For those who aren’t aware, Trustfall is a pretty cool tool. From the repo about section it says:

A query engine for any combination of data sources. Query your files and APIs as if they were databases!

And this is pretty powerful as a concept, and I’ve read blogposts - mostly by Predrag (blog here), I’ve seen a talk or two. And as a result, I’ve been looking for a place to play with Trustfall.

Well, I’ve finally done it and here’s my writeup of the general experience and how to use Trustfall yourself. But before I get into that it would be remiss to not mention there’s already a nifty CLI tool using Trustfall and that’s cargo-semver-checks. If you haven’t seen it before check it out it’s very useful.

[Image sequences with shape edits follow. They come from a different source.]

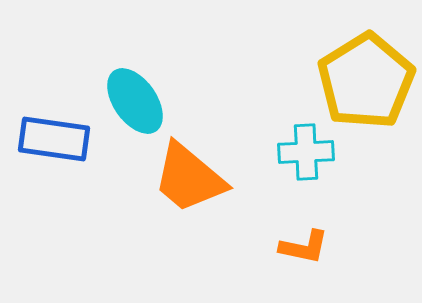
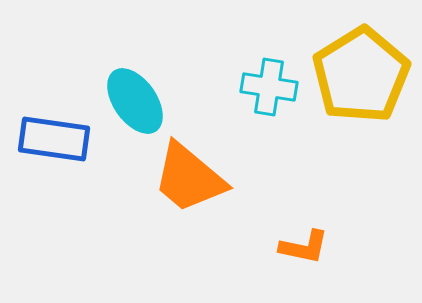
yellow pentagon: moved 5 px left, 6 px up
cyan cross: moved 37 px left, 65 px up; rotated 12 degrees clockwise
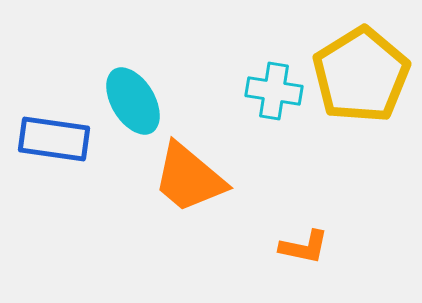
cyan cross: moved 5 px right, 4 px down
cyan ellipse: moved 2 px left; rotated 4 degrees clockwise
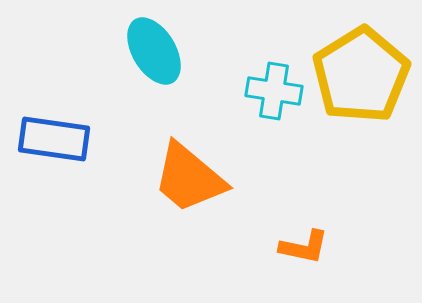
cyan ellipse: moved 21 px right, 50 px up
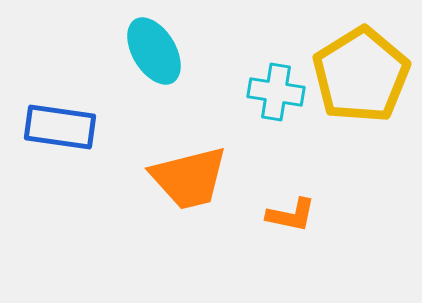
cyan cross: moved 2 px right, 1 px down
blue rectangle: moved 6 px right, 12 px up
orange trapezoid: rotated 54 degrees counterclockwise
orange L-shape: moved 13 px left, 32 px up
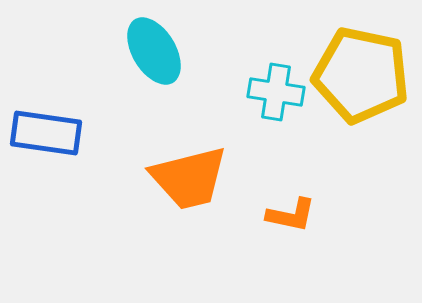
yellow pentagon: rotated 28 degrees counterclockwise
blue rectangle: moved 14 px left, 6 px down
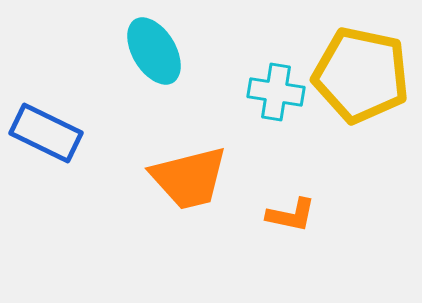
blue rectangle: rotated 18 degrees clockwise
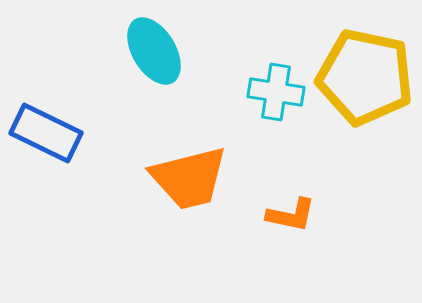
yellow pentagon: moved 4 px right, 2 px down
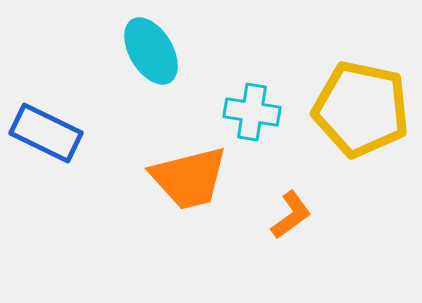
cyan ellipse: moved 3 px left
yellow pentagon: moved 4 px left, 32 px down
cyan cross: moved 24 px left, 20 px down
orange L-shape: rotated 48 degrees counterclockwise
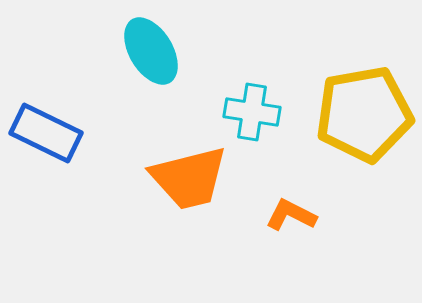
yellow pentagon: moved 3 px right, 5 px down; rotated 22 degrees counterclockwise
orange L-shape: rotated 117 degrees counterclockwise
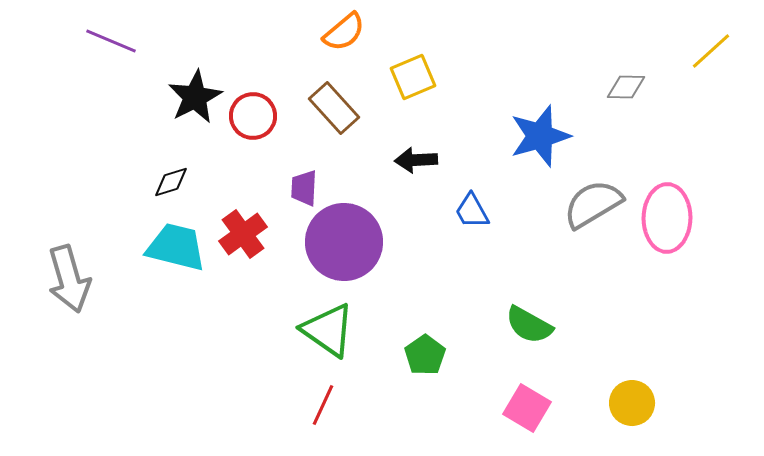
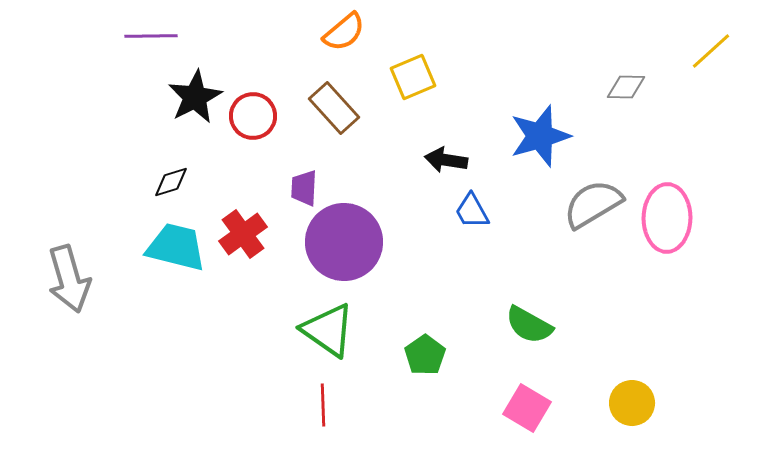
purple line: moved 40 px right, 5 px up; rotated 24 degrees counterclockwise
black arrow: moved 30 px right; rotated 12 degrees clockwise
red line: rotated 27 degrees counterclockwise
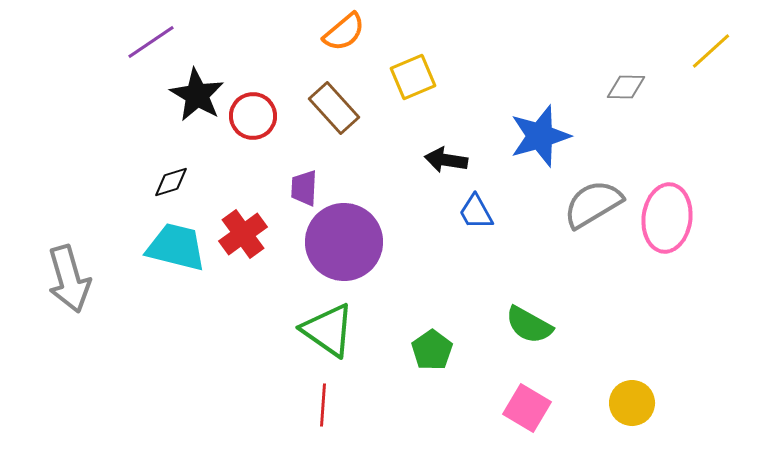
purple line: moved 6 px down; rotated 33 degrees counterclockwise
black star: moved 2 px right, 2 px up; rotated 14 degrees counterclockwise
blue trapezoid: moved 4 px right, 1 px down
pink ellipse: rotated 6 degrees clockwise
green pentagon: moved 7 px right, 5 px up
red line: rotated 6 degrees clockwise
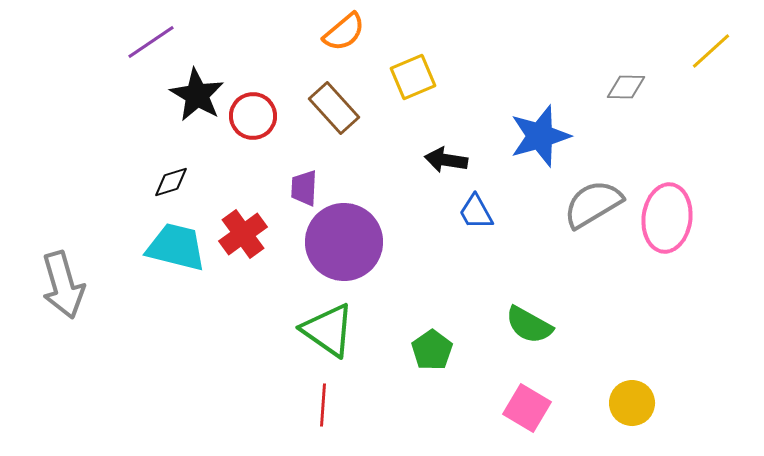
gray arrow: moved 6 px left, 6 px down
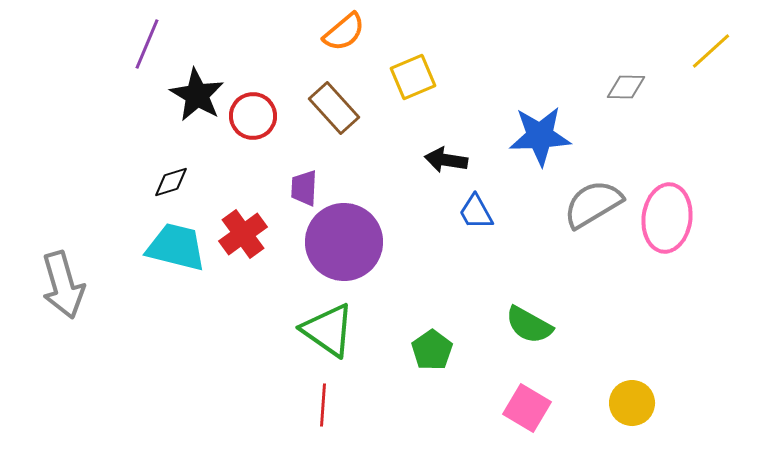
purple line: moved 4 px left, 2 px down; rotated 33 degrees counterclockwise
blue star: rotated 14 degrees clockwise
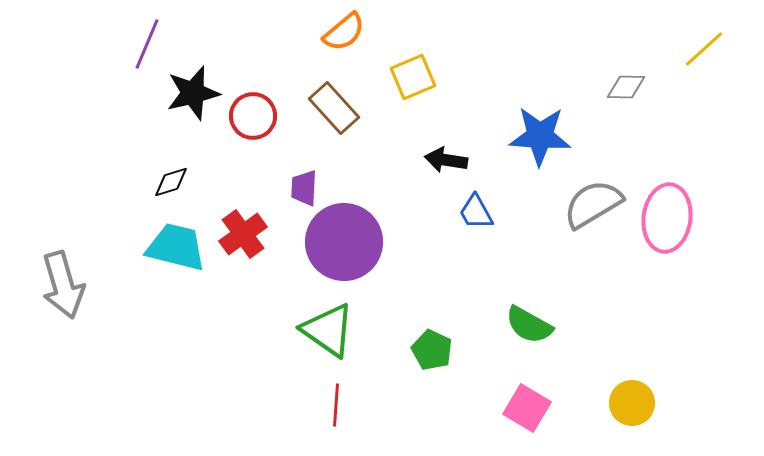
yellow line: moved 7 px left, 2 px up
black star: moved 4 px left, 2 px up; rotated 28 degrees clockwise
blue star: rotated 6 degrees clockwise
green pentagon: rotated 12 degrees counterclockwise
red line: moved 13 px right
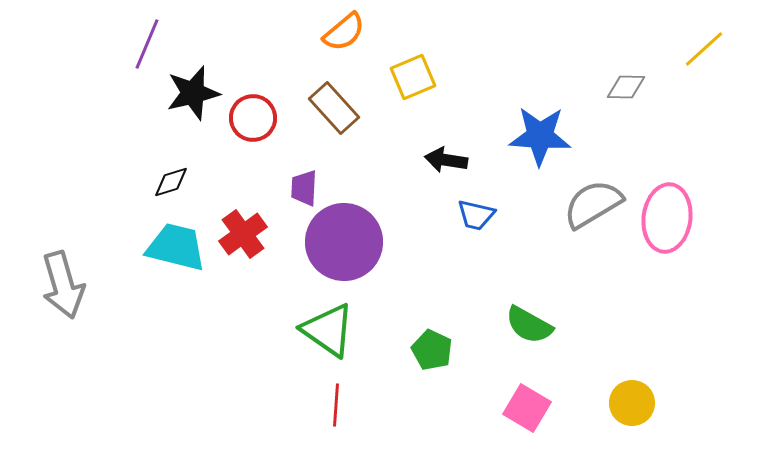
red circle: moved 2 px down
blue trapezoid: moved 3 px down; rotated 48 degrees counterclockwise
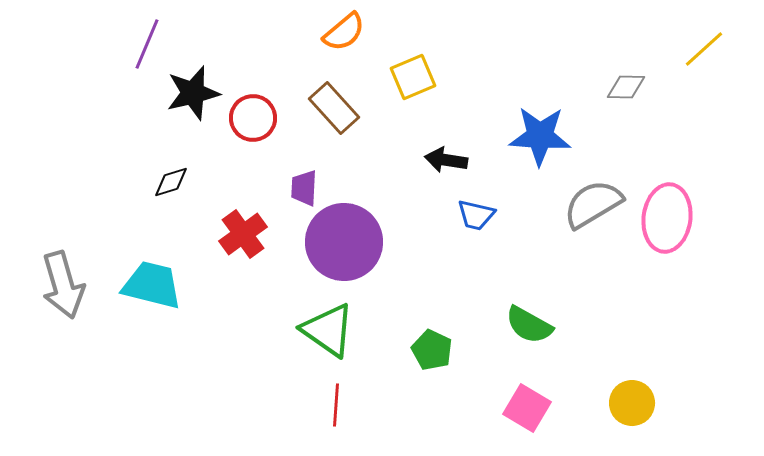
cyan trapezoid: moved 24 px left, 38 px down
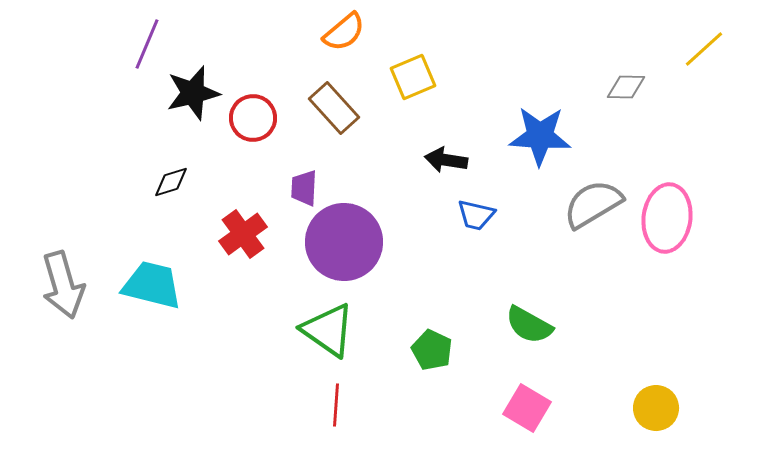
yellow circle: moved 24 px right, 5 px down
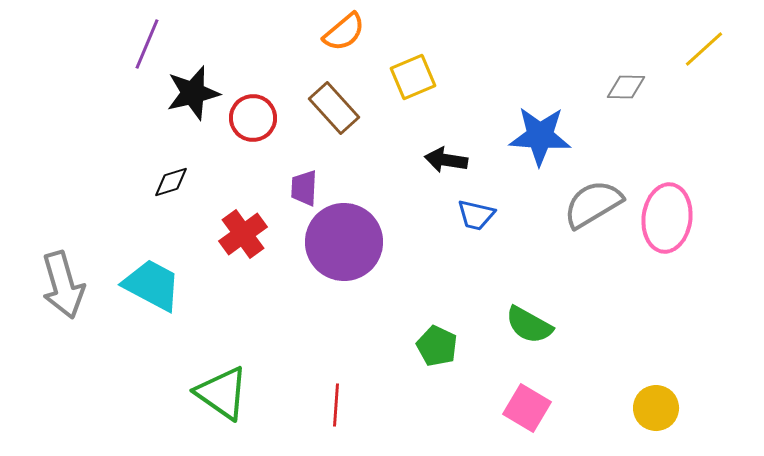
cyan trapezoid: rotated 14 degrees clockwise
green triangle: moved 106 px left, 63 px down
green pentagon: moved 5 px right, 4 px up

If you want to skip ahead here’s the link for the project I’m talking about in this post.

The Tool

Docker. It bloats up my storage, I have tons of images as part of work with dev builds and for some projects they’re around 7GB an image. It’s not great. And I’ve been suffering writing bash functions to grep all the images and remove ones with a certain substring in the name, attempts to delete anything over a size. It ends up fiddly and a bit annoying.

But each image has a bunch of data associated with it, it seems reasonable to query it and print information or delete images that match a query. Looks like I’ve got a reason to use Trustfall.

Side note I do also use podman on some machines, this will be relevant later.

Okay, the start of a plan. I’ll make a tool that can query the docker images on my system and retrieve the images that match some predicates and delete them!

Getting Started with Trustfall

Trustfall uses a GraphQL-esque language to your schema and query. First off we need to create a schema to describe the shape of our data - similar to the relational model. To help create this schema it can be helpful to think of the queries that we want to represent.

Using the following CLI command I get can get a list of all the docker images on my machine in an easy to parse format. This is newline delimited json so for ease of reading I’ll show one of the lines in formatted json!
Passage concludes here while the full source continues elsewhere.